When it comes to Global Optimisation tasks (i.e. attempting to find a global minimum of an objective function) you might wanna take a look at:

1. Pattern Search (also known as direct search, derivative-free search, or black-box search), which uses a pattern (set of vectors $${\{v_i\}}$$) to determine the points to search at next iteration.
2. Genetic Algorithm that uses the concept of mutation, crossover and selection to define the population of points to be evaluated at next iteration of the optimisation.
3. Particle Swarm Optimisation that defines a set of particles that "walk" through the space searching for the minimum.
4. Surrogate Optimisation that uses a surrogate model to approximate the objective function.

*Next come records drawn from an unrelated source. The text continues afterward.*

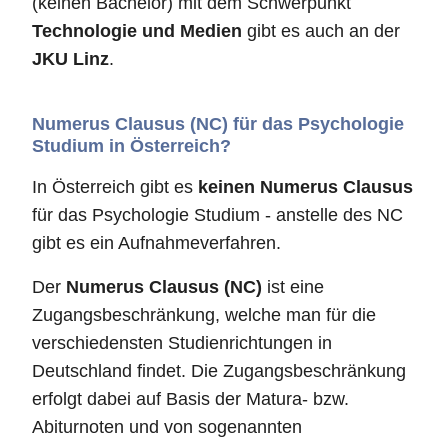
(keinen Bachelor) mit dem Schwerpunkt
Technologie und Medien
gibt es auch an der
JKU Linz
.
Numerus Clausus (NC) für das Psychologie
Studium in Österreich?
In Österreich gibt es
keinen Numerus Clausus
für das Psychologie Studium - anstelle des NC
gibt es ein Aufnahmeverfahren.
Der
Numerus Clausus (NC)
ist eine
Zugangsbeschränkung, welche man für die
verschiedensten Studienrichtungen in
Deutschland findet. Die Zugangsbeschränkung
erfolgt dabei auf Basis der Matura- bzw.
Abiturnoten und von sogenannten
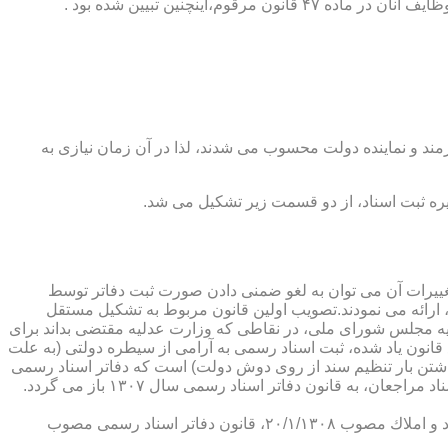
ینچنین تبیین شده بود .
رمند و نماینده دولت محسوب می شدند، لذا در آن زمان نیازی به
پدیدار ساخت كه از عمده ترین تغییرات آن می توان به لغو ضمنی دادن صورت ثبت دفاتر توسط
ارائه می نمودند.تصویب اولین قانون مربوط به تشكیل مستقل
۱۳۰۷ باز می گردد. مطابق ماده ۱ قانون تشكیل دفاتر اسناد رسمی مصوب ۱۳/۱۱/۱۳۰۷ كمیسیون عدلیه مجلس شورای ملی، در نقاطی كه وزارت عدلیه مقتضی بداند برای
قانون یاد شده، ثبت اسناد رسمی به آرامی از سیطره دولتی (به علت
اشتن بار تنظیم سند از روی دوش دولت) است كه دفاتر اسناد رسمی
شكل می گیرد، علی رغم اینكه صلاحیت دفاتر در آن زمان محلی بوده است. به عبارت دیگر اولین اقدام مربوط به خصوصی سازی تنظیم اسناد مراجعان، به قانون دفاتر اسناد رسمی سال ۱۳۰۷ باز می گردد.
در آن زمان، هر دفتر اسناد رسمی مركب از یك نفر صاحب دفتر و لااقل یك نفر نماینده اداره ثبت اسناد بوده است. با تصویب قانون ثبت اسناد و املاك مصوب ۲۰/۱/۱۳۰۸، قانون دفاتر اسناد رسمی مصوب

This method can be used when the objective function is expensive to evaluate.
5. Multi-objective Optimisation (also known as Pareto optimisation) which can be used for the problem that cannot be expressed in a form that has a single objective function (but rather a vector of objectives).
6. Simulated Annealing, which uses the concept of annealing (or temperature) to trade-off exploration and exploitation. It proposes new points for evaluation at each iteration, but as the number of iteration increases, the "temperature" drops and the algorithm becomes less and less likely to explore the space thus "converging" towards its current best candidate.

As mentioned above, Simulated Annealing, Particle Swarm Optimisation and Genetic Algorithms are good global optimisation algorithms that navigate well through huge search spaces and unlike Gradient Descent do not need any information about the gradient and could be successfully used with black-box objective functions and problems that require running simulations.